Kepala Polres Puncak Ajun Komisaris Besar Polisi (AKBP) Domingos De F Ximenes menyebut pengamanan difokuskan untuk meredam situasi dan memastikan aktivitas warga tidak terganggu. Personel ditempatkan di titik-titik strategis dan pemantauan situasi terus dilakukan.

"Kami tetap melakukan pengamanan dan pemantauan situasi untuk memastikan kondisi tidak berkembang dan mengganggu keamanan masyarakat,"

kata Kapolres Puncak AKBP Domingos De F Ximenes.

Kronologi Protes Dana Desa Memanas

Sebelum terjadi pembakaran, penyaluran dana desa tahap I tahun 2026 tengah berlangsung di Ilaga. Situasi berangsur memanas saat massa menyampaikan protes terkait penyaluran tersebut.

Pada sekitar pukul 17.40 WIT, sekelompok orang mendatangi Kantor Dinas Pemberdayaan Masyarakat Kampung (PMK). Bupati Puncak Elvis Tabuni kemudian tiba di lokasi untuk menemui massa dan berupaya melakukan komunikasi.

Memasuki sekitar pukul 18.45 WIT, situasi kembali memanas hingga massa melakukan pembakaran terhadap Kantor Dinas PMK. Aksi kemudian meluas dan menyasar sejumlah kantor pemerintahan lainnya.

Kantor Pemerintahan yang Disasar Api

Poin-poin kebakaran tercatat terjadi di beberapa fasilitas pemerintahan di Ilaga. Selain Kantor Dinas PMK, api juga membakar Kantor Bupati, kantor DPRD, Dinas Kependudukan dan Pencatatan Sipil (Disdukcapil), Badan Kesatuan Bangsa dan Politik (Kesbangpol), Dinas Sosial, serta Kantor Bagian Keuangan.

Satu unit kendaraan roda empat milik Dinas Ketahanan Pangan Kabupaten Puncak yang terparkir di halaman Kantor Bupati turut terbakar dalam kejadian tersebut.

Hingga malam hari, aparat keamanan terus melakukan pemantauan di sekitar lokasi-lokasi terdampak guna mencegah titik api baru dan memastikan tidak ada eskalasi lanjutan.

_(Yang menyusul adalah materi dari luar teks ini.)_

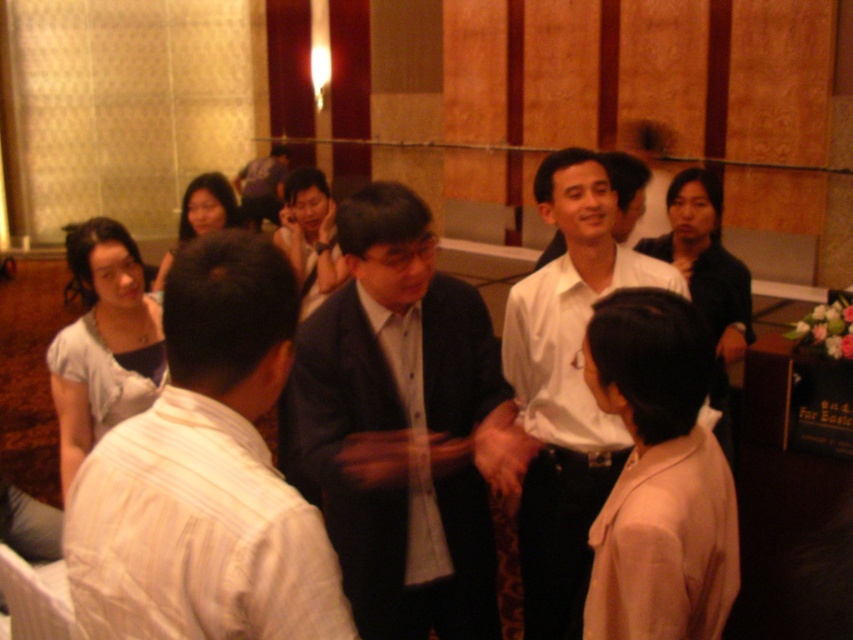 The height and width of the screenshot is (640, 853). What do you see at coordinates (566, 387) in the screenshot? I see `white smooth shirt at center` at bounding box center [566, 387].

Is white smooth shirt at center bigger than light gray fabric dress at lower left?

Yes, white smooth shirt at center is bigger than light gray fabric dress at lower left.

This screenshot has height=640, width=853. What are the coordinates of `white smooth shirt at center` in the screenshot? It's located at (566, 387).

Does point (550, 352) lie in front of point (210, 195)?

That is True.

Locate an element on the screen. This screenshot has width=853, height=640. white smooth shirt at center is located at coordinates (566, 387).

Is point (671, 285) more distant than point (190, 204)?

No, it is in front of (190, 204).

Locate an element on the screen. This screenshot has height=640, width=853. white smooth shirt at center is located at coordinates (566, 387).

Is point (701, 372) less distant than point (306, 234)?

Yes.

Is point (695, 513) less distant than point (303, 208)?

Yes, it is in front of point (303, 208).

Locate an element on the screen. The image size is (853, 640). beige fabric blouse at center is located at coordinates point(659,476).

Penempatan Personel dan Imbauan Pembubaran Massa

AKBP Domingos De F Ximenes menjelaskan personel Satgas Penegakan Hukum Operasi Damai Cartenz (ODC) 2026 bersama jajaran Kepolisian Sektor disiagakan di kawasan perempatan alun-alun, tepat di depan Markas Polsek Ilaga. Sementara personel Satgas ODC ditempatkan di Komando Taktis (Kotis) untuk memperkuat respons cepat.

Selain pengamanan statis, sekitar 40 personel yang dipimpin Kasat Sabhara bersama sejumlah tokoh masyarakat memberikan imbauan kepada massa agar membubarkan diri dan tidak melanjutkan aksi. Pendekatan dialogis tersebut diterapkan guna menjaga situasi tetap terkendali dan mencegah gangguan keamanan berlanjut ke wilayah lain.

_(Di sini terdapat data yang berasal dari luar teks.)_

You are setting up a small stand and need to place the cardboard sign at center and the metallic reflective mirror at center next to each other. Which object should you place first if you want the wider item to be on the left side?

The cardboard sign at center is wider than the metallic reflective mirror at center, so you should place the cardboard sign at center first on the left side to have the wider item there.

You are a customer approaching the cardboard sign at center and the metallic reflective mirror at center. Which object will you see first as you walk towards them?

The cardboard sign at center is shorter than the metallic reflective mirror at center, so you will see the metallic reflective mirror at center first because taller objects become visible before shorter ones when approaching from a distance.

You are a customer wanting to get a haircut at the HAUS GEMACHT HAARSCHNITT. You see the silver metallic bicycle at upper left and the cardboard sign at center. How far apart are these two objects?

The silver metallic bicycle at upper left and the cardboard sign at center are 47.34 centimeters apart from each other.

Kapolres menyatakan pemantauan situasi tetap berlangsung untuk memastikan keamanan warga dan stabilitas di pusat distrik.

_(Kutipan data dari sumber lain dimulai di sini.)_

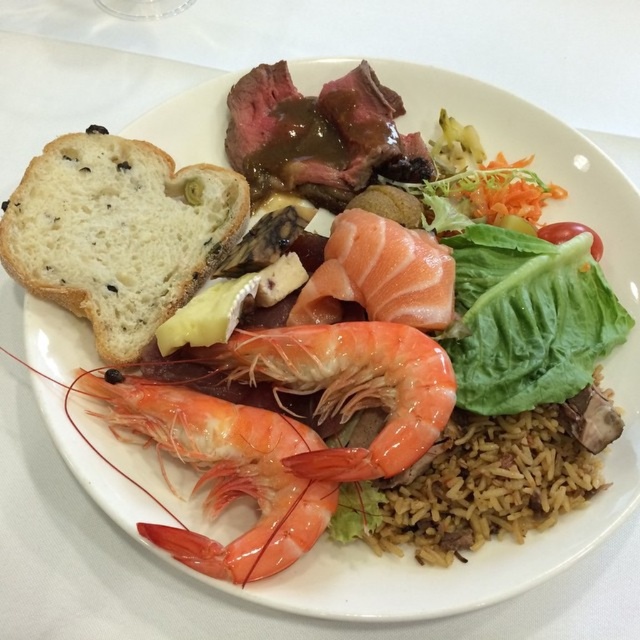 Consider the image. Can you confirm if brown rice at center is taller than green leafy lettuce at center?

In fact, brown rice at center may be shorter than green leafy lettuce at center.

Which is more to the right, brown rice at center or green leafy lettuce at center?

green leafy lettuce at center

Does point (561, 442) come in front of point (525, 298)?

Yes, point (561, 442) is in front of point (525, 298).

Find the location of a particular element. This screenshot has height=640, width=640. brown rice at center is located at coordinates (472, 486).

Between green leafy lettuce at center and pink smooth salmon at center, which one is positioned higher?

pink smooth salmon at center is above.

Does green leafy lettuce at center have a lesser height compared to pink smooth salmon at center?

No.

Between point (500, 248) and point (432, 236), which one is positioned behind?

Point (500, 248)

Locate an element on the screen. The image size is (640, 640). green leafy lettuce at center is located at coordinates (525, 320).

Does white soft bread at left have a greater width compared to green leafy lettuce at center?

Indeed, white soft bread at left has a greater width compared to green leafy lettuce at center.

Who is positioned more to the left, white soft bread at left or green leafy lettuce at center?

From the viewer's perspective, white soft bread at left appears more on the left side.

Is point (113, 321) closer to viewer compared to point (536, 296)?

Yes, point (113, 321) is closer to viewer.

At what (x,y) coordinates should I click in order to perform the action: click on white soft bread at left. Please return your answer as a coordinate pair (x, y). The width and height of the screenshot is (640, 640). Looking at the image, I should click on (118, 234).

"Saat ini massa secara bertahap mulai meninggalkan lokasi dan situasi keamanan berangsur kondusif,"

ujarnya.

Polres Puncak bersama unsur pengamanan terkait terus memantau perkembangan situasi di wilayah Ilaga untuk memastikan aktivitas masyarakat dapat berlangsung dengan aman.